Si on a les intérêts des consommateurs à cœur, la réponse est évidente : non.

C’est pourtant ce qui va probablement arriver, alors que le Tribunal de la concurrence a approuvé la semaine dernière l’achat de Shaw par Rogers. Le Bureau de la concurrence a fait appel de cette décision, qui démontre que les lois canadiennes sur la concurrence protègent mal les consommateurs.

Le commissaire fédéral de la concurrence, Matthew Boswell, fait bien de se tenir droit dans ce dossier, même si ses chances en appel sont minces.

Le gouvernement Trudeau, qui doit aussi approuver la transaction, veut examiner la décision du Tribunal. Ottawa a télégraphié ses intentions il y a quelques mois : il pencherait vers un oui, à certaines conditions.

Ottawa commettrait pourtant une erreur s’il laissait Rogers acheter Shaw.

Heureusement, le pire scénario – celui où Rogers achète Shaw au complet – a été évité. Pour convaincre le Bureau de la concurrence et le gouvernement Trudeau, Rogers a consenti à vendre une partie des activités de sans-fil de Shaw (Freedom Mobile) à Québecor, un opérateur de télécoms redoutable au Québec.

Sauf que Rogers conserverait les clients du sans-fil qui ont plusieurs services avec Shaw (Shaw Mobile), souvent les clients les plus rentables. Rogers se départit d’actifs de 2,85 milliards (Freedom Mobile, vendu à Québecor) sur une transaction de 26 milliards.

Le Canada est l’un des pays du G7 où les prix des forfaits sans fil sont les plus élevés. C’est beaucoup en raison de l’oligopole Rogers-Bell-Telus.

Pourtant, le Tribunal de la concurrence conclut sans rire que l’achat de Shaw par Rogers ne diminuera pas « sensiblement » la concurrence en téléphonie sans fil (c’est le critère dans la loi). Il faut vivre sur une autre planète pour croire ça. En téléphonie sans fil, un quatrième acteur fort permet de réduire les prix. On en a la preuve au Québec (avec Québecor) et en Europe.

Comment le Tribunal peut-il arriver à la conclusion que le plus important acteur d’un puissant oligopole peut acheter sans problème le quatrième acteur ? Parce que nos lois sur la concurrence sont dépassées, peu contraignantes, et protègent mal les intérêts des consommateurs. Au point où le Tribunal de la concurrence n’a jamais bloqué une transaction en entier.
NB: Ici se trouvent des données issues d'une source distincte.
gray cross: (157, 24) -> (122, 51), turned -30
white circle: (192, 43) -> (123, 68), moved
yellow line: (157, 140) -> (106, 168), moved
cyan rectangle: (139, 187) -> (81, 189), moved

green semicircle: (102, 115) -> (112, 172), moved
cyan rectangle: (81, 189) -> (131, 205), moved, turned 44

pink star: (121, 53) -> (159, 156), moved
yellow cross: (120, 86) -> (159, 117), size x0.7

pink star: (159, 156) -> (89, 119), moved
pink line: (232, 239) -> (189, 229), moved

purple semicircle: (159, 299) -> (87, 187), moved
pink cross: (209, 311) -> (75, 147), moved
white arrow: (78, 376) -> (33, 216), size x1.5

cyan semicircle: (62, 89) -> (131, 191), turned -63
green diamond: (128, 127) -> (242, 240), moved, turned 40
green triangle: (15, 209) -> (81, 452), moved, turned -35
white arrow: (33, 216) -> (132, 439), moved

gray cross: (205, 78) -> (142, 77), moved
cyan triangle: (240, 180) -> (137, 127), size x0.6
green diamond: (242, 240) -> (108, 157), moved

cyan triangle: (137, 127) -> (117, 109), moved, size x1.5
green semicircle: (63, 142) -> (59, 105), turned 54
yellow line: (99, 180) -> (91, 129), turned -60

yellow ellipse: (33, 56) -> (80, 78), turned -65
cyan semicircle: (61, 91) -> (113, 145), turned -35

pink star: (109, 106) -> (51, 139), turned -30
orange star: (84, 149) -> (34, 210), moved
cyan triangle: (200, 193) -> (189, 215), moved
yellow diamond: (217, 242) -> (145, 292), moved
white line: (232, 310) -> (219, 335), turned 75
Le gouvernement Trudeau, qui fait actuellement des consultations pour revoir nos lois sur la concurrence, a beaucoup de pain sur la planche.
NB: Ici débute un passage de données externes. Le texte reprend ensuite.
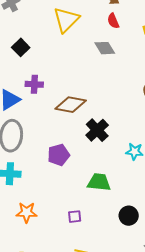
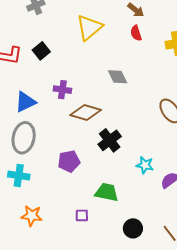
gray diamond: (105, 48) -> (118, 77), moved
purple cross: (34, 84) -> (62, 90), moved
purple square: (75, 217) -> (82, 215), moved

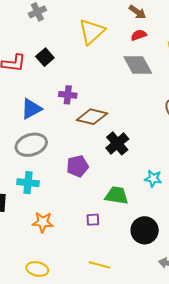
red semicircle: (136, 33) -> (139, 35), turned 91
gray diamond: (118, 77) -> (138, 65), moved, size x1.4
gray ellipse: (24, 138) -> (31, 145), turned 64
cyan star: (145, 165) -> (153, 179), moved
black circle: (133, 228) -> (145, 230), size x1.4

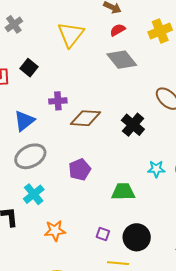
black cross: (117, 143) -> (133, 125), moved
cyan cross: (28, 183) -> (34, 194), turned -35
purple square: (93, 220) -> (103, 234), moved, turned 32
black circle: (145, 230) -> (137, 237), moved

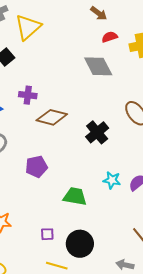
red semicircle: (118, 30) -> (110, 37), moved
yellow triangle: (71, 34) -> (28, 27), moved
purple square: (103, 234) -> (47, 234), turned -32

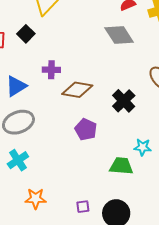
purple pentagon: (36, 167) -> (86, 129), moved, turned -30
green trapezoid: (75, 196) -> (121, 166), moved

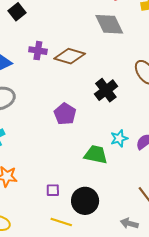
brown diamond: (77, 90) -> (70, 56), moved
cyan star: (143, 147) -> (119, 138), turned -30

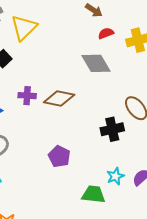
black cross: (106, 90) -> (112, 129), moved, turned 30

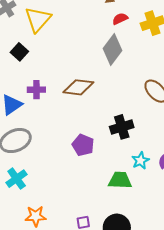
gray diamond: (96, 63) -> (112, 49), turned 72
purple cross: (27, 96) -> (36, 90), moved
black cross: (112, 129) -> (122, 127), moved

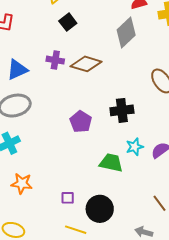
black square: (19, 52) -> (68, 22), moved
purple cross: (36, 90) -> (55, 60), moved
Le dossier Rogers-Shaw démontre la trop grande permissivité de nos lois sur la concurrence. Les États-Unis ont refusé que leur quatrième acteur en télécoms (T-Mobile) soit acheté par le numéro un (AT & T).

Au Canada, l’achat du quatrième acteur par le numéro un est en train de passer presque comme du beurre dans la poêle. Parce que notre cadre juridique est dépassé.

Le gouvernement Trudeau semble favorable à la transaction si Québecor s’engage pour 10 ans au Canada anglais et si les prix au Canada anglais diminuent de 20 %, pour rejoindre ceux du Québec.

Tout ça n’est que du théâtre politique pour sauver la face. Comment voulez-vous que Québecor garantisse que les prix diminueraient de 20 % ailleurs au pays ? Et si ça ne marche pas, que ferait Ottawa ? Son principal levier serait de retirer les licences sans fil de Québecor dans l’Ouest, mais ça réduirait encore plus la concurrence. Ottawa bluffe, et tout le monde le sait.

Québecor a la capacité et l’expertise pour devenir le quatrième acteur national tant attendu depuis plus d’une décennie. Là n’est pas la question.

Le problème, c’est qu’Ottawa ne doit pas laisser disparaître le quatrième acteur dans l’Ouest canadien en espérant qu’un concurrent moins gros à court terme prenne sa place. Surtout que Shaw est en excellente santé financière, comme en témoigne sa marge de profit ajustée de 47 % en 2022. « Shaw est mieux placé que Vidéotron pour être le quatrième joueur qui aurait un effet sur les prix », dit Pierre Larouche, professeur de droit de la concurrence à l’Université de Montréal.

Une fois qu’on aura laissé Rogers mettre la main sur la majeure partie de Shaw, on ne pourra plus remettre le dentifrice dans le tube.